Chi sale e chi scende in Confindustria
Il presidente della Confindustria ha dato una spruzzata di rosa alla sua squadra. Verrebbe da dire molto renziano. Ma c’è una differenza. Le donne promosse da Giorgio Squinzi nel comitato di presidenza di viale dell’Astronomia, si sono beccate delle deleghe importanti. Non solo ruoli di rappresentanza, ma competenze toste. Tre vicepresidenti donne e un direttore generale al rosa, sono un record per Confindustria. Sale Lisa Ferrarini che si prende la delega sull’Europa oltre alla vicepresidenza. La signora è una di quelle toste. Ha un bel gruppo alimentare alle spalle e sa trattare con ministri e palazzi del potere come se fosse a casa sua. A lei il sistema ha riconosciuto una parte del successo negoziale per la vittoria in Europa (da confermare) sul «made in». Le altre due donne alla vicepresidenza sono Antonella Mansi, in Fondazione Montepaschi (chi la conosce dice che non è così arrogante come sembra, ma è pur sempre una nemesi per Alessandro Profumo), e Diana Bracco. Nell’ultimo giro di nomine sale Licia Mattioli, giovane e combattiva orafa piemontese, che ha scatenato un putiferio per i tradizionalmente calmi torinesi, organizzando manifestazioni di protesta nella capitale sabauda. Una rappresentante della piccola impresa viene piazzata da Squinzi alla guida del comitato tecnico per l’internazionalizzazione, che raggrupperà le deleghe anche dell’attrazione dei capitali stranieri in Italia. Roba forte. È un segnale interessante affidarlo a una piccola imprenditrice.
Il comitato di presidenza passa dunque da 21 a 16 membri, quasi ad anticipare la riforma Pesenti (che entra in comitato con la delega agli studi).
Ma la vera metamorfosi di Squinzi è il sapore manifatturiero della nuova squadra, l’azzeramento della presenza delle imprese pubbliche in comitato e la rottura dei rapporti con il «romano» Aurelio Regina.
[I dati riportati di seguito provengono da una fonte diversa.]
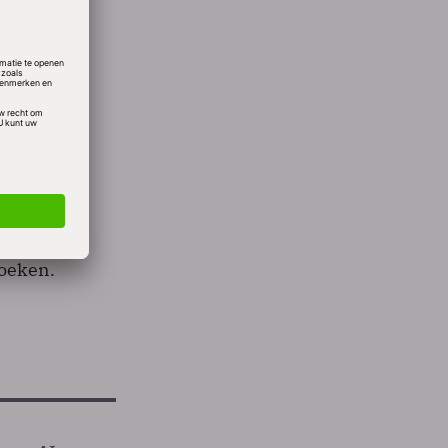
arges
deed
otste
taal
in het
boeken.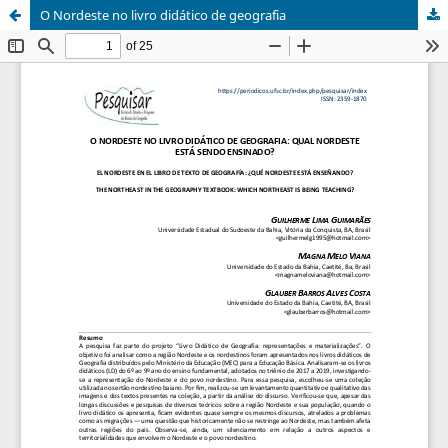
O Nordeste no livro didático de geografia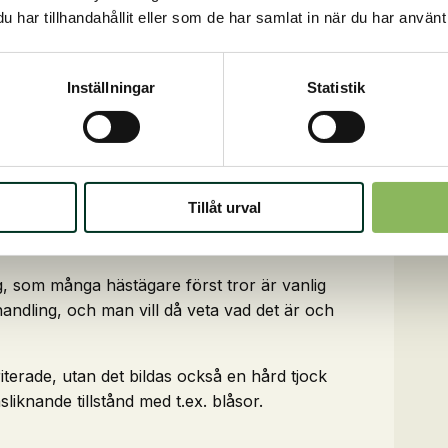
har tillhandahållit eller som de har samlat in när du har använt 
mrådena är det viktigt att smörja med jämna
Inställningar
Statistik
 vatten, exempelvis när hästen dricker. Det kan
l tvättas/nöts den inte bort lika lätt. I vår
tinnehåll.
Tillåt urval
, som många hästägare först tror är vanlig
andling, och man vill då veta vad det är och
rriterade, utan det bildas också en hård tjock
liknande tillstånd med t.ex. blåsor.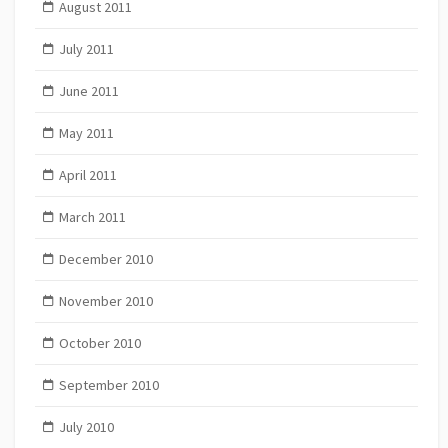
August 2011
July 2011
June 2011
May 2011
April 2011
March 2011
December 2010
November 2010
October 2010
September 2010
July 2010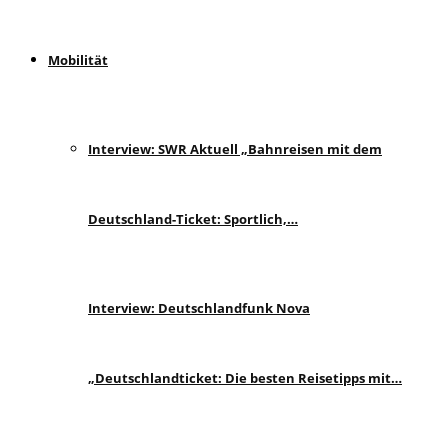
Mobilität
Interview: SWR Aktuell „Bahnreisen mit dem
Deutschland-Ticket: Sportlich,…
Interview: Deutschlandfunk Nova
„Deutschlandticket: Die besten Reisetipps mit…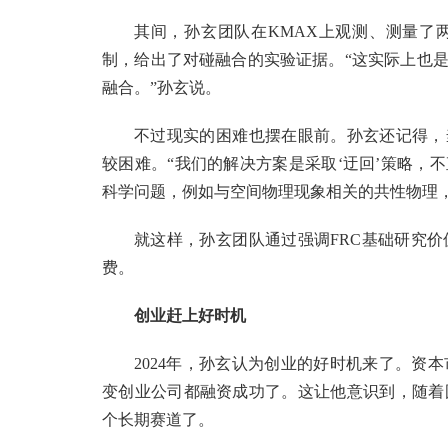
其间，孙玄团队在KMAX上观测、测量了
制，给出了对碰融合的实验证据。“这实际上也是
融合。”孙玄说。
不过现实的困难也摆在眼前。孙玄还记得，
较困难。“我们的解决方案是采取‘迂回’策略，
科学问题，例如与空间物理现象相关的共性物理
就这样，孙玄团队通过强调FRC基础研究
费。
创业赶上好时机
2024年，孙玄认为创业的好时机来了。资
变创业公司都融资成功了。这让他意识到，随着
个长期赛道了。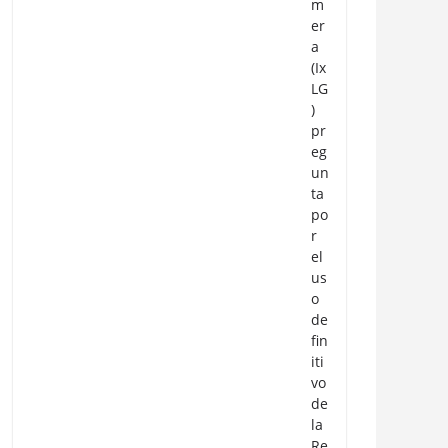
m
er
a
(Ix
LG
)
pr
eg
un
ta
po
r
el
us
o
de
fin
iti
vo
de
la
Re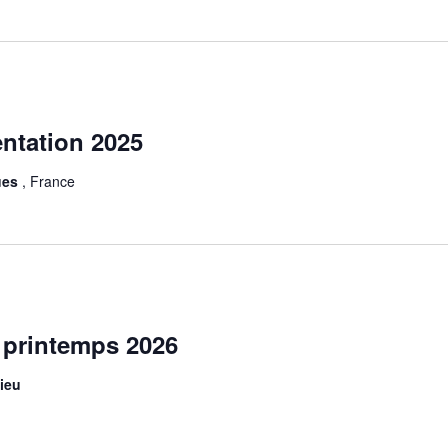
ionnez
ntation 2025
ues
, France
 printemps 2026
ieu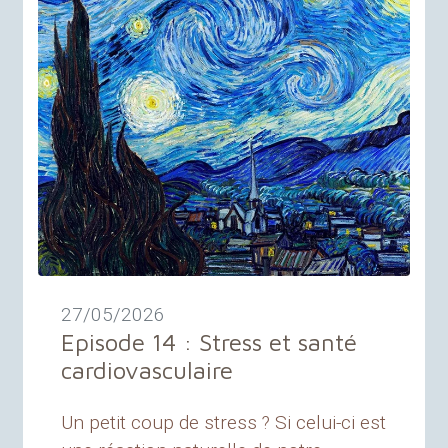
27/05/2026
Episode 14 : Stress et santé
cardiovasculaire
Un petit coup de stress ? Si celui-ci est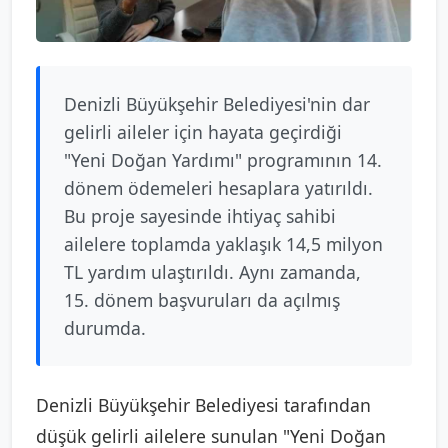
Denizli Büyükşehir Belediyesi'nin dar
gelirli aileler için hayata geçirdiği
"Yeni Doğan Yardımı" programının 14.
dönem ödemeleri hesaplara yatırıldı.
Bu proje sayesinde ihtiyaç sahibi
ailelere toplamda yaklaşık 14,5 milyon
TL yardım ulaştırıldı. Aynı zamanda,
15. dönem başvuruları da açılmış
durumda.
Denizli Büyükşehir Belediyesi tarafından
düşük gelirli ailelere sunulan "Yeni Doğan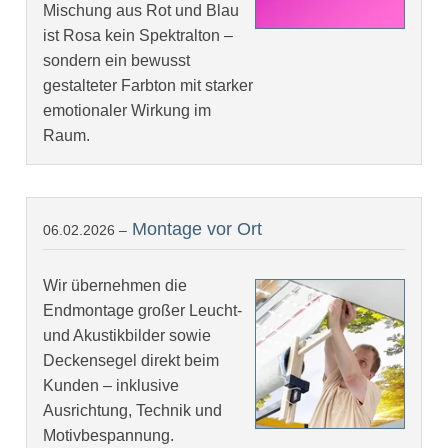
Mischung aus Rot und Blau
ist Rosa kein Spektralton –
sondern ein bewusst
gestalteter Farbton mit starker
emotionaler Wirkung im
Raum.
Montage vor Ort
06.02.2026 –
Wir übernehmen die
Endmontage großer Leucht-
und Akustikbilder sowie
Deckensegel direkt beim
Kunden – inklusive
Ausrichtung, Technik und
Motivbespannung.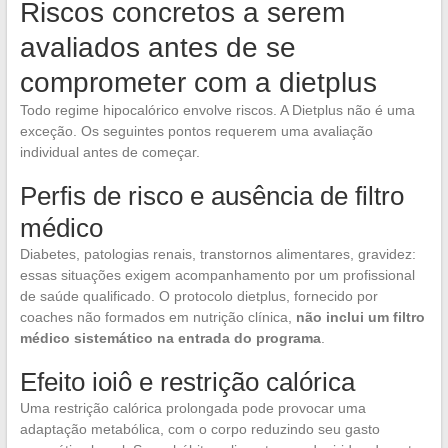
Riscos concretos a serem
avaliados antes de se
comprometer com a dietplus
Todo regime hipocalórico envolve riscos. A Dietplus não é uma
exceção. Os seguintes pontos requerem uma avaliação
individual antes de começar.
Perfis de risco e ausência de filtro
médico
Diabetes, patologias renais, transtornos alimentares, gravidez:
essas situações exigem acompanhamento por um profissional
de saúde qualificado. O protocolo dietplus, fornecido por
coaches não formados em nutrição clínica,
não inclui um filtro
médico sistemático na entrada do programa
.
Efeito ioiô e restrição calórica
Uma restrição calórica prolongada pode provocar uma
adaptação metabólica, com o corpo reduzindo seu gasto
Escono dal comitato Conti per l’Enel, Recchi per l’Eni e Sarmi per le Poste. La nuova Confindustria dopo due anni è più simile a ciò che voleva il chimico e lombardo Squinzi. «Regina – dicono da quelle parti – ha contribuito molto all’elezione di Giorgio. Ma alla fine ha vinto per sei voti e tutti potranno sempre dire di avere dato il voto definitivo. Va bene la riconoscenza, ma Regina si era messo in testa di fare il presidente ombra di Confindustria e non c’è riuscito». L’ultimo discorso fatto in giunta da Regina è sembrato un programma politico-elettorale per la prossima presidenza. I giochi come sempre partono in anticipo. Regina-Abete ci proveranno. Anche se sulla carta oggi il promesso sposo si chiama Rocca, a capo della potente Assolombarda. Dalle parti di viale dell’Astronomia fanno notare (non ci crederete) che però il pallino sarà in mano ad Emma Marcegaglia e al suo fido Macchianera (copyright di Stefano Livadiotti e riferito all’assistente Arpisella, che il cuoco avrebbe voluto conoscere meno bene): i due in prospettiva disporranno di un pacchetto di voti niente male. Quello tradizionale della ex presidente della Confindustria a cui si sommano i sei voti dell’Eni, di cui ha recentemente agguantato la presidenza.